Lecture d’antibiogramme
Les résultats des antibiogrammes sont exprimés sous forme de catégories cliniques retenues pour l’interprétation des tests de sensibilité in vitro et qui sont: Sensible (S), Résistant (R), Intermédiaire (I) (Burnichon, 2003) ;(SFM, 2017). La bactérie est sensible à l’antibiotique : il suffit d’une faible concentration de l’antibiotique en question pour tuer les bactéries et la dose nécessaire est administrable chez l’homme. La bactérie est résistante à l’antibiotique : la dose nécessaire pour tuer les bactéries est beaucoup trop élevée pour être supportée chez l’homme sans effets secondaires majeurs. Un tel antibiotique ne peut donc être utilisé pour traiter l’infection.
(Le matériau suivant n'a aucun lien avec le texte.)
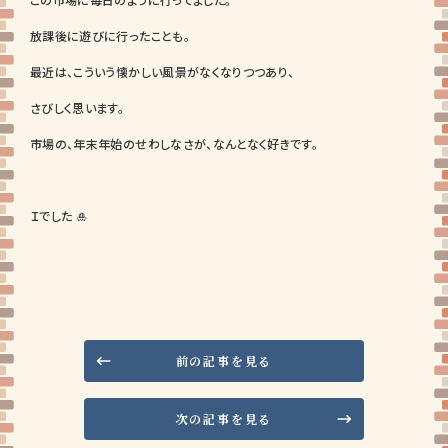
放課後に遊びに行ったことも。
最近は、こういう懐かしい風景がなくなりつつあり、
さびしく思います。
市場の、年末年始のせわしなさが、なんとなく好きです。
Ｉでした 🎍
前の記事を見る
次の記事を見る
La bactérie est intermédiaire à l’antibiotique : la dose nécessaire pour tuer les bactéries est tantôt administrable chez l’homme, tantôt dangereuse. Il faut donc considérer que la bactérie est résistante in vivo, c’est-à-dire dans l’organisme. L’antibiogramme permet donc au médecin de choisir le meilleur traitement antibiotique individualisé contre la souche bactérienne responsable de l’infection.
Les antibiotiques utilisés
Le traitement de l’infection urinaire repose sur une antibiothérapie utilisant des molécules bactéricides, produisant un pic sérique rapide, une forte concentration dans le tissu rénal et à élimination urinaire prédominante. Les molécules répondant à ces critères sont les aminoglycosides, les aminopénicillines (seules ou associées à l’acide clavulanique), l’aztréonam, les carbapénèmes, les céphalosporines de deuxième et troisième génération, le cotrimoxazole, les quinolones, les fluoroquinolones, la ticarcilline (seule ou associée à l’acide clavulanique) et les uréidopénicillines. Cependant, toutes ces molécules ne sont pas préconisées en première intention, avant les résultats de l’antibiogramme (Marrhich, 2008).
Antibiotiques des infections urinaires (Seck, 2005)
Les quinolones Ce sont des antibiotiques bactéricides à large spectre, possédant une structure de base comportant un cycle accolé à un hétérocycle comportant également un atome de fluor. On distingue : Les quinolones de 1ème génération : Acide nalidixique, acide pipémidique. Les quinolones de 2ème génération : Norfloxacine, Péfloxacine, Ciprofloxacine Les quinolones de 3ème génération : Lévofloxacine Leur spectre d’activité concerne les Entérobactéries, les Staphylocoques, les Pseudomonas.
Les Bêta-lactamines Ce sont des antibiotiques bactéricides, possédant un cycle bêta-lactame dans leur structure chimique. On distingue deux sous familles dans ce groupe : Les Pénicillines Les aminopénicillines tels que : – Ampicilline – Amoxicilline – Amoxicillines +Acide clavulanique Les carboxipénicillines – Carbénicillines – Ticarcillines Les urédopenicillines – Pipéracillines – Mezlocillines Céphalosporines Les CSP de première génération : – Céphalines – Céphazolines – Céphaloridines Les CSP de deuxième génération : – Céfoxitines – Céphamandoles – Céfuroximes Les CSP de troisième génération : – Céfotaxime – Ceftazidimes – Ceftriaxones Les CSP de quatrième génération : – Céfépimes – Cefpiromes Monobactames : – L’Aztreonam est le seul représentant de ce genre. Aminosides Ce sont des antibiotiques bactéricides à large spectre possédant : – Les aminosides de première génération : Kanamicine – Les aminosides de deuxième génération : Amikacine, Gentamicine, Tobramicine – Les aminosides de troisième génération : Nétilmicyne Les phénicolés Ce sont des antibiotiques bactériostatiques à large spectre qui couvrent une grande variété de germes à Gram positif et à Gram négatif. Nous distinguons dans ce groupe le chloramphénicol et le thiamphénicol.